Daily Banglar Bani
- Type: Daily newspaper
- Format: Broadsheet
- Founder(s): Hafiz Hafizur Rahman and Sheikh Fazlul Haque Mani
- Founded: 1969
- Language: Bengali

= Daily Banglar Bani =

Bangladeshi national newspaper

Daily Banglar Bani was a Bangladeshi national newspaper published in the Bengali language. Banglar Bani had a secular ideology and was pro Bangladesh Awami League. It has closed down.

==History==
The Daily Banglar Bani started publication in 1969 by Hafiz Hafizur Rahman and Sheikh Fazlul Haque Mani as a weekly backed by Sheikh Mujibur Rahman. Sheikh Fazlul Haque Mani, a politician of Bangladesh Awami League and the nephew of President Sheikh Mujibur Rahman. Journalist Anwarul Islam Bobby supported Mani in founding the newspaper.

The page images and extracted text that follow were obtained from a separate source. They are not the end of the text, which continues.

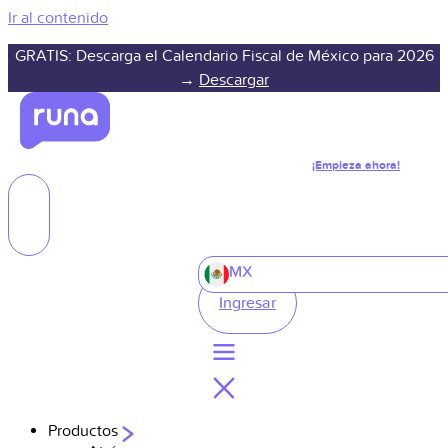
Ir al contenido
GRATIS: Descarga el Calendario Fiscal de México para 2026
→
Descargar
¡Empieza ahora!
MX
Ingresar
Productos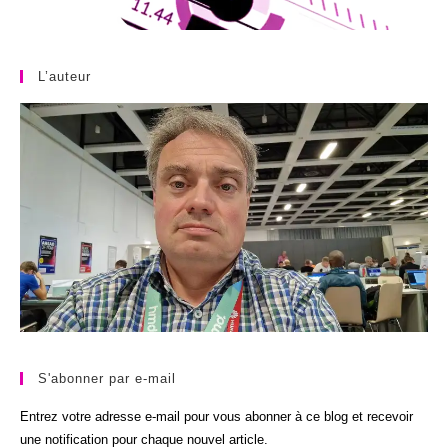
L’auteur
S'abonner par e-mail
Entrez votre adresse e-mail pour vous abonner à ce blog et recevoir
une notification pour chaque nouvel article.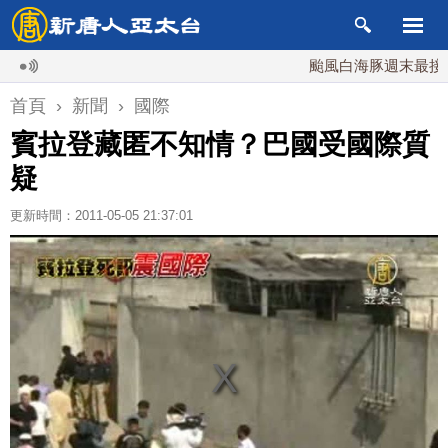
颱風白海豚週末最接近台灣
首頁
›
新聞
›
國際
賓拉登藏匿不知情？巴國受國際質
疑
更新時間：2011-05-05 21:37:01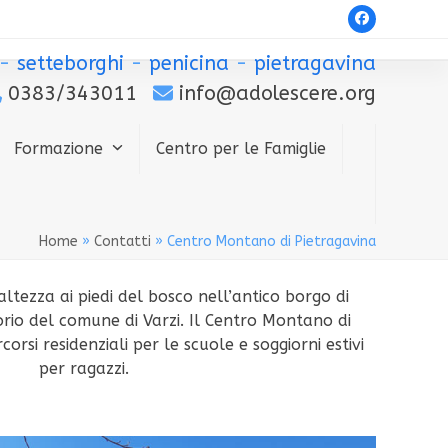
Facebook
-
setteborghi
-
penicina
-
pietragavina
0383/343011
info@adolescere.org
Formazione
Centro per le Famiglie
Home
»
Contatti
»
Centro Montano di Pietragavina
altezza ai piedi del bosco nell’antico borgo di
orio del comune di Varzi. Il Centro Montano di
orsi residenziali per le scuole e soggiorni estivi
per ragazzi.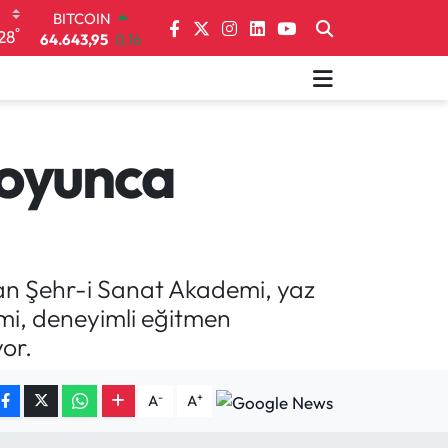
DOLAR
°
28
47,6006
0.06
EURO
55,0250
0.02
STERLİN
64,2398
0.2
GRAM ALTIN
boyunca
6513.94
0.32
BİST100
13.768
48
BITCOIN
64.643,95
0.16
lan Şehr-i Sanat Akademi, yaz
mi, deneyimli eğitmen
or.
-
+
A
A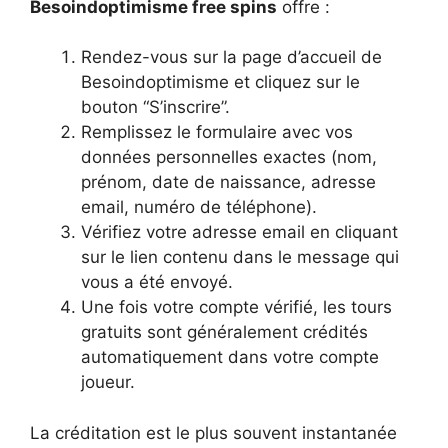
Besoindoptimisme free spins
offre :
Rendez-vous sur la page d’accueil de
Besoindoptimisme et cliquez sur le
bouton “S’inscrire”.
Remplissez le formulaire avec vos
données personnelles exactes (nom,
prénom, date de naissance, adresse
email, numéro de téléphone).
Vérifiez votre adresse email en cliquant
sur le lien contenu dans le message qui
vous a été envoyé.
Une fois votre compte vérifié, les tours
gratuits sont généralement crédités
automatiquement dans votre compte
joueur.
La créditation est le plus souvent instantanée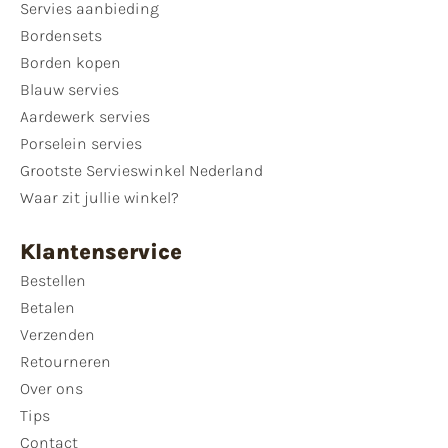
Servies aanbieding
Bordensets
Borden kopen
Blauw servies
Aardewerk servies
Porselein servies
Grootste Servieswinkel Nederland
Waar zit jullie winkel?
Klantenservice
Bestellen
Betalen
Verzenden
Retourneren
Over ons
Tips
Contact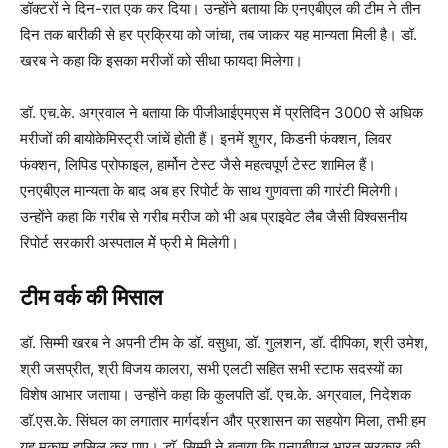
डॉक्टरों ने दिन-रात एक कर दिया। उन्होंने बताया कि एनएबीएल की टीम ने तीन
दिन तक बारीकी से हर प्रक्रिया को जांचा, तब जाकर यह मान्यता मिली है। डॉ.
खरब ने कहा कि इसका मरीजों को सीधा फायदा मिलेगा।
डॉ. एच.के. अग्रवाल ने बताया कि पीजीआईएमएस में प्रतिदिन 3000 से अधिक
मरीजों की बायोकेमिस्ट्री जांचें होती हैं। इनमें शुगर, किडनी फंक्शन, लिवर
फंक्शन, लिपिड प्रोफाइल, हार्मोन टेस्ट जैसे महत्वपूर्ण टेस्ट शामिल हैं।
एनएबीएल मान्यता के बाद अब हर रिपोर्ट के साथ गुणवत्ता की गारंटी मिलेगी।
उन्होंने कहा कि गरीब से गरीब मरीज को भी अब प्राइवेट लैब जैसी विश्वसनीय
रिपोर्ट सरकारी अस्पताल मेें फ्री मे मिलेगी।
टीम वर्क की मिसाल
डॉ. सिम्मी खरब ने अपनी टीम के डॉ. वसुधा, डॉ. गुलशन, डॉ. दीपिका, श्री उमेश,
श्री जसप्रीत, श्री विजय कालरा, सभी एलटी सहित सभी स्टाफ सदस्यों का
विशेष आभार जताया। उन्होंने कहा कि कुलपति डॉ. एच.के. अग्रवाल, निदेशक
डाॅ.एस.के. सिंघल का लगातार मार्गदर्शन और प्रशासन का सहयोग मिला, तभी हम
यह मुकाम हासिल कर पाए। डाॅ. सिम्मी ने बताया कि एनएबीएल भारत सरकार की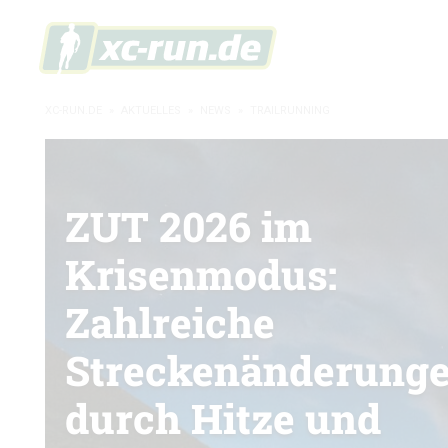
XC-RUN.DE
»
AKTUELLES
»
NEWS
»
TRAILRUNNING
ZUT 2026 im
Krisenmodus:
Zahlreiche
Streckenänderung
durch Hitze und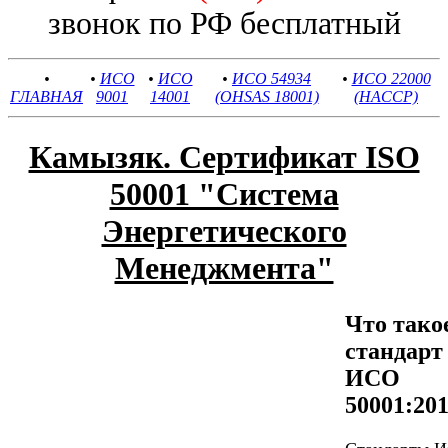
звонок по РФ бесплатный
•
•
ИСО
•
ИСО
•
ИСО 54934
•
ИСО 22000
ГЛАВНАЯ
9001
14001
(OHSAS 18001)
(HACCP)
Камызяк. Сертификат ISO
50001 "Система
Энергетического
Менеджмента"
Что тако
стандарт
ИСО
50001:20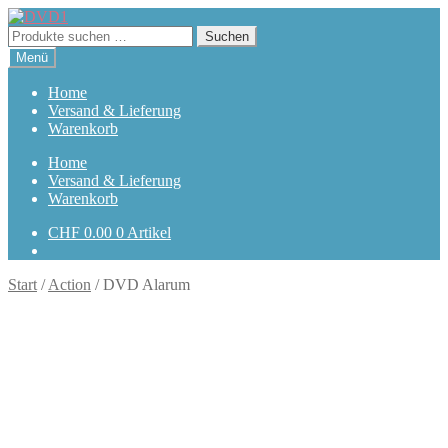
Zur
Zum
Navigation
Inhalt
Suchen
Suchen
springen
springen
nach:
Menü
Home
Versand & Lieferung
Warenkorb
Home
Versand & Lieferung
Warenkorb
CHF
0.00
0 Artikel
Start
/
Action
/
DVD Alarum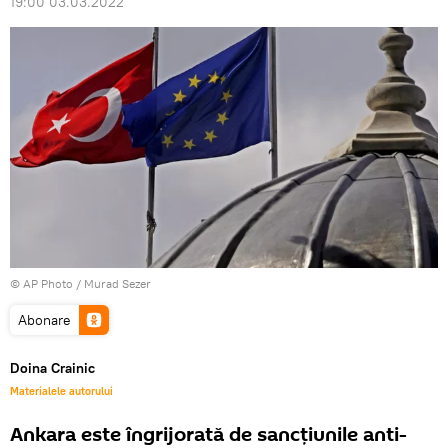
19:00 03.03.2022
© AP Photo / Murad Sezer
Abonare
Doina Crainic
Materialele autorului
Ankara este îngrijorată de sancțiunile anti-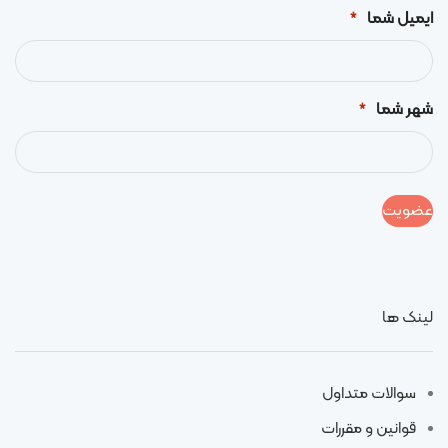
ایمیل شما
*
شهر شما
*
لینک ها
سوالات متداول
قوانین و مقررات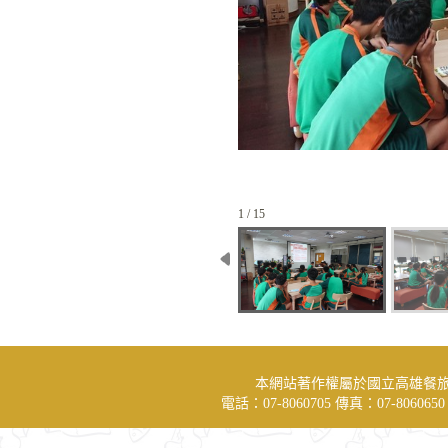
1 / 15
本網站著作權屬於國立高雄餐
電話：07-8060705 傳真：07-806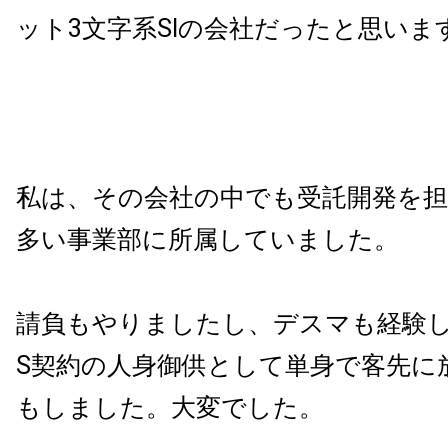
ット3文字系SIの会社だったと思いま
私は、その会社の中でも受託開発を
多い事業部に所属していました。
請負もやりましたし、デスマも経験し
S契約の人身御供として単身で客先に
もしました。大変でした。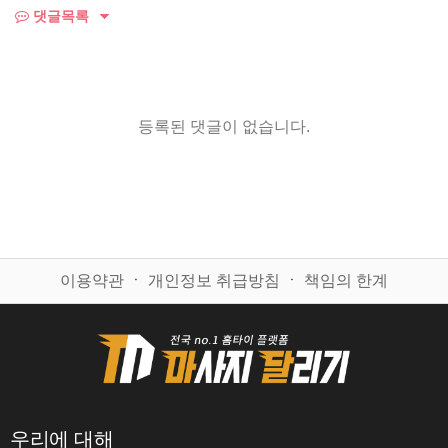
댓글목록
등록된 댓글이 없습니다.
이용약관
ㆍ
개인정보 취급방침
ㆍ
책임의 한계
우리에 대해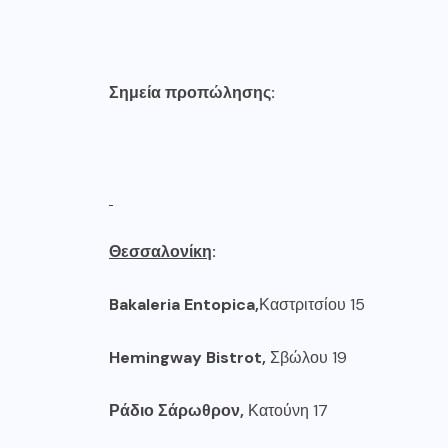
Σημεία προπώλησης:
Θεσσαλονίκη
:
Bakaleria
Entopica
,
Καστριτσίου 15
Hemingway
Bistrot
,
Σβώλου 19
Ράδιο Σάρωθρον,
Κατούνη 17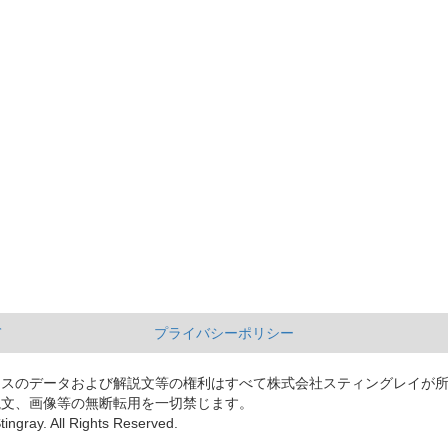
て
プライバシーポリシー
ースのデータおよび解説文等の権利はすべて株式会社スティングレイが
説文、画像等の無断転用を一切禁じます。
tingray. All Rights Reserved.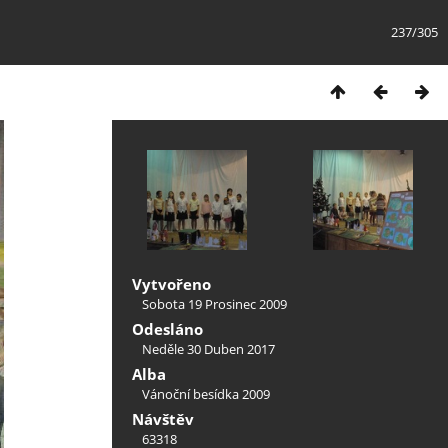
237/305
Vytvořeno
Sobota 19 Prosinec 2009
Odesláno
Neděle 30 Duben 2017
Alba
Vánoční besídka 2009
Návštěv
63318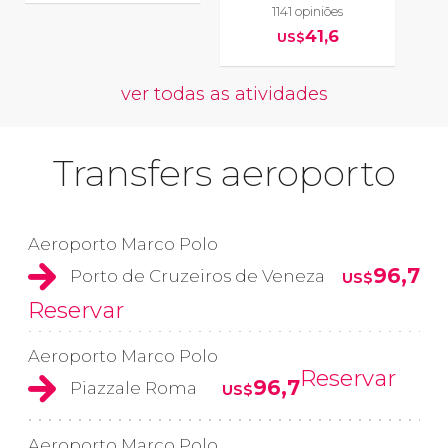
1141 opiniões
41,6
US$
ver todas as atividades
Transfers aeroporto
Aeroporto Marco Polo
96,7
Porto de Cruzeiros de Veneza
US$
Reservar
Aeroporto Marco Polo
Reservar
96,7
Piazzale Roma
US$
Aeroporto Marco Polo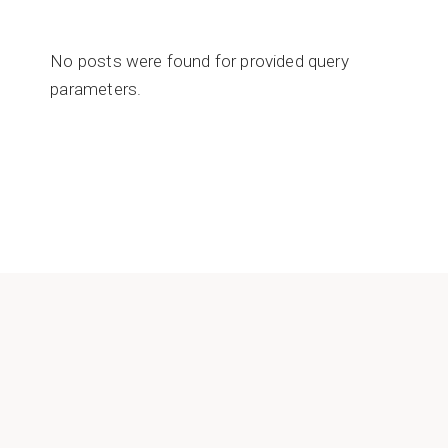
No posts were found for provided query
parameters.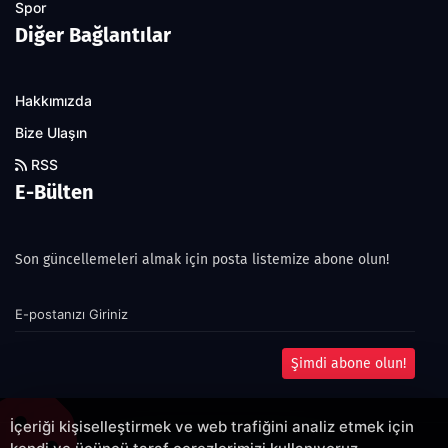
Spor
Diğer Bağlantılar
Hakkımızda
Bize Ulaşın
RSS
E-Bülten
Son güncellemeleri almak için posta listemize abone olun!
Şimdi abone olun!
İçeriği kişiselleştirmek ve web trafiğini analiz etmek için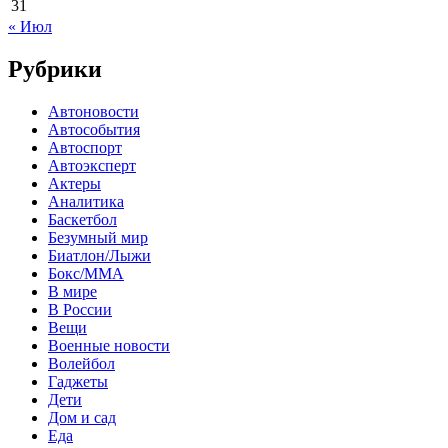
31
« Июл
Рубрики
Автоновости
Автособытия
Автоспорт
Автоэксперт
Актеры
Аналитика
Баскетбол
Безумный мир
Биатлон/Лыжи
Бокс/MMA
В мире
В России
Вещи
Военные новости
Волейбол
Гаджеты
Дети
Дом и сад
Еда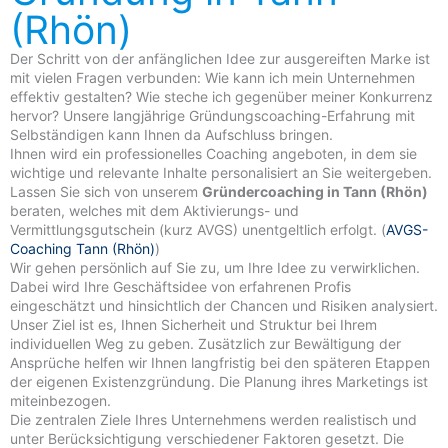
(Rhön)
Der Schritt von der anfänglichen Idee zur ausgereiften Marke ist
mit vielen Fragen verbunden: Wie kann ich mein Unternehmen
effektiv gestalten? Wie steche ich gegenüber meiner Konkurrenz
hervor? Unsere langjährige Gründungscoaching-Erfahrung mit
Selbständigen kann Ihnen da Aufschluss bringen.
Ihnen wird ein professionelles Coaching angeboten, in dem sie
wichtige und relevante Inhalte personalisiert an Sie weitergeben.
Lassen Sie sich von unserem
Gründercoaching in Tann (Rhön)
beraten, welches mit dem Aktivierungs- und
Vermittlungsgutschein (kurz AVGS) unentgeltlich erfolgt. (
AVGS-
Coaching Tann (Rhön)
)
Wir gehen persönlich auf Sie zu, um Ihre Idee zu verwirklichen.
Dabei wird Ihre Geschäftsidee von erfahrenen Profis
eingeschätzt und hinsichtlich der Chancen und Risiken analysiert.
Unser Ziel ist es, Ihnen Sicherheit und Struktur bei Ihrem
individuellen Weg zu geben. Zusätzlich zur Bewältigung der
Ansprüche helfen wir Ihnen langfristig bei den späteren Etappen
der eigenen Existenzgründung. Die Planung ihres Marketings ist
miteinbezogen.
Die zentralen Ziele Ihres Unternehmens werden realistisch und
unter Berücksichtigung verschiedener Faktoren gesetzt. Die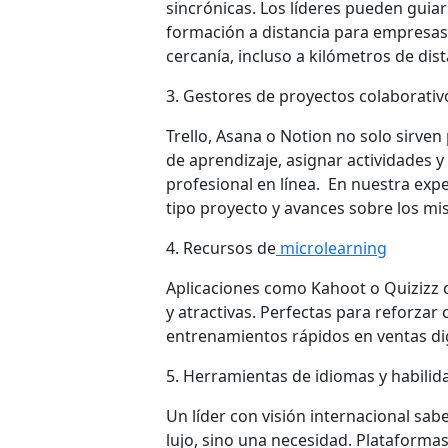
sincrónicas. Los líderes pueden gui
formación a distancia para empresas 
cercanía, incluso a kilómetros de dist
3. Gestores de proyectos colaborativ
Trello, Asana o Notion no solo sirve
de aprendizaje, asignar actividades 
profesional en línea. En nuestra expe
tipo proyecto y avances sobre los mi
4. Recursos de
microlearning
Aplicaciones como Kahoot o Quizizz c
y atractivas. Perfectas para reforzar
entrenamientos rápidos en ventas dig
5. Herramientas de idiomas y habilid
Un líder con visión internacional sab
lujo, sino una necesidad. Plataforma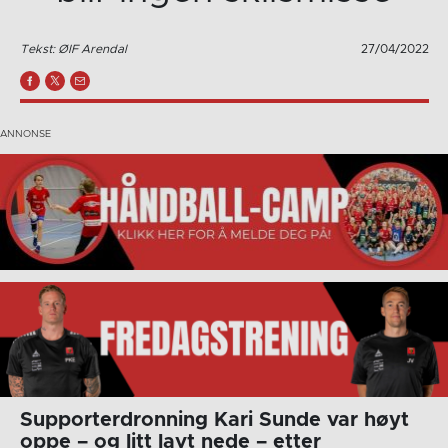
Tekst: ØIF Arendal
27/04/2022
Supporterdronning Kari Sunde var høyt
oppe – og litt lavt nede – etter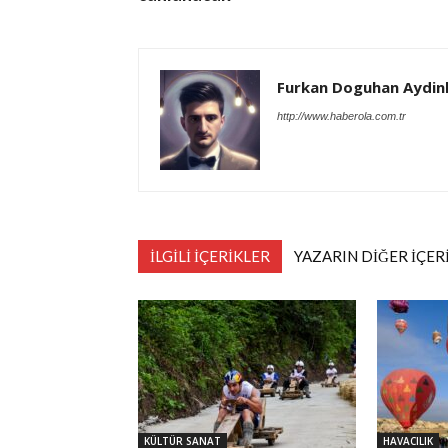
Furkan Doguhan Aydin
http://www.haberola.com.tr
İLGİLİ İÇERİKLER
YAZARIN DİĞER İÇER
KÜLTÜR SANAT
HAVACILIK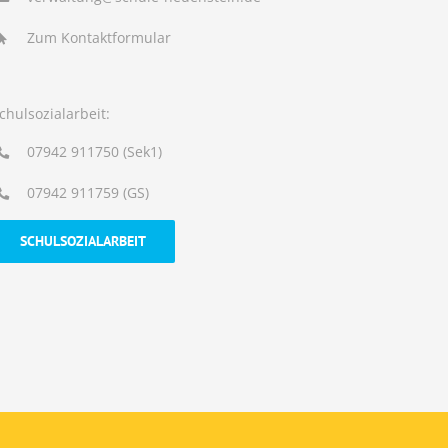
Zum Kontaktformular
chulsozialarbeit:
07942 911750 (Sek1)
07942 911759 (GS)
SCHULSOZIALARBEIT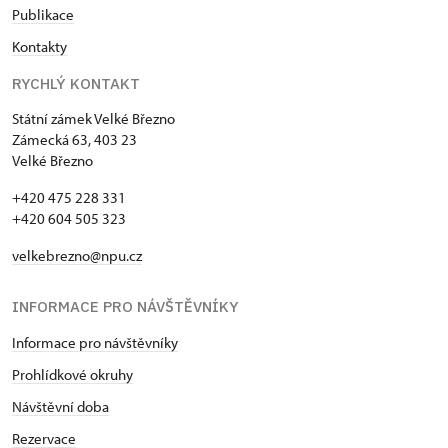
Publikace
Kontakty
RYCHLÝ KONTAKT
Státní zámek Velké Březno
Zámecká 63, 403 23
Velké Březno
+420 475 228 331
+420 604 505 323
velkebrezno@npu.cz
INFORMACE PRO NÁVŠTĚVNÍKY
Informace pro návštěvníky
Prohlídkové okruhy
Návštěvní doba
Rezervace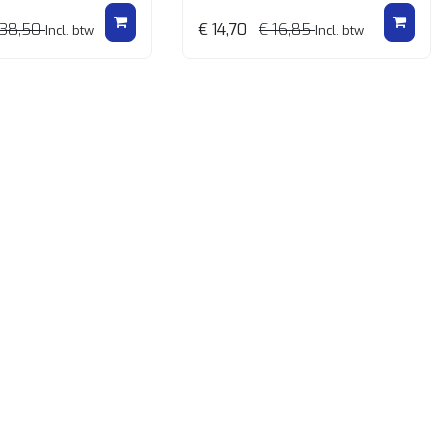
 38,50
€ 14,70
€ 16,85
Incl. btw
Incl. btw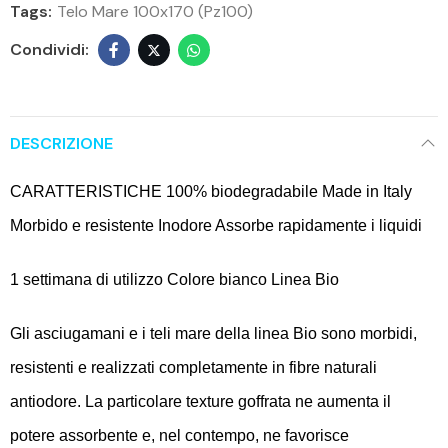
Tags:
Telo Mare 100x170 (pz100)
DESCRIZIONE
CARATTERISTICHE 100% biodegradabile Made in Italy
Morbido e resistente Inodore Assorbe rapidamente i liquidi
1 settimana di utilizzo Colore bianco Linea Bio
Gli asciugamani e i teli mare della linea Bio sono morbidi,
resistenti e realizzati completamente in fibre naturali
antiodore. La particolare texture goffrata ne aumenta il
potere assorbente e, nel contempo, ne favorisce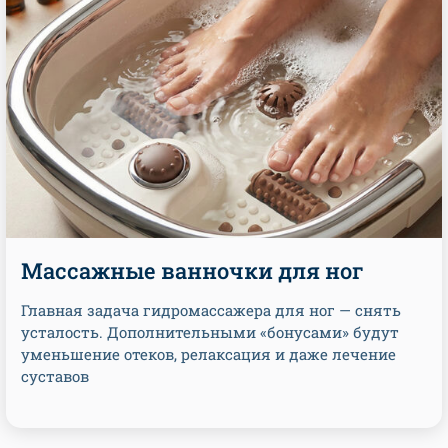
Массажные ванночки для ног
Главная задача гидромассажера для ног — снять
усталость. Дополнительными «бонусами» будут
уменьшение отеков, релаксация и даже лечение
суставов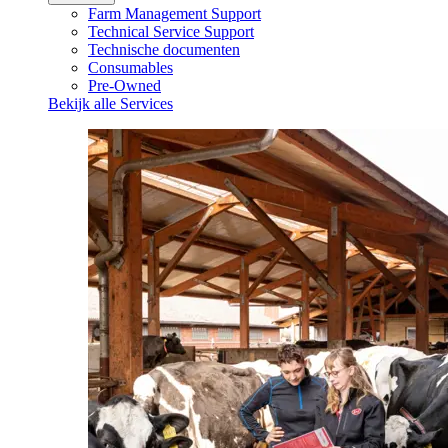
Farm Management Support
Technical Service Support
Technische documenten
Consumables
Pre-Owned
Bekijk alle Services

During the Bangladesh Liberation war in 1971, the Daily Banglar Bani was published from Kolkata. During the war, the office of newspaper in Dhaka was damaged by Pakistan Army shells which targeted opposition newspapers The Daily Ittefaq, and The People. After the independence of Bangladesh, Banglar Bani started daily publication in Dhaka from 21 February 1972. The pro-Mujib paper received more in payments for government advertising than any other paper when the Awami League government was in power.

Shahabuddin Chuppu, future president of Bangladesh, worked at the Daily Banglar Bani from 1980 to 1982. Obaidul Quader is a former assistant editor of Banglar Bani. Falguni Hamid previously worked as a reporter at Daily Banglar Bani.

Sheikh Moni was a rival of Tajuddin Ahmed and would write editorials against him in the paper in 1974. The newspaper was banned in February 1987 by the government of General Hussain Mohammad Ershad for accusing the government of supplying weapons to militias. In the 1990s, Islamic fundamentalist called for the newspaper to be closed.

According to a 2007 extortion case by businessman Azam J Chowdhury against former Prime Minister Sheikh Hasina, five million BDT of a 29.9 million BDT bribe was deposited in an account of Banglar Bani.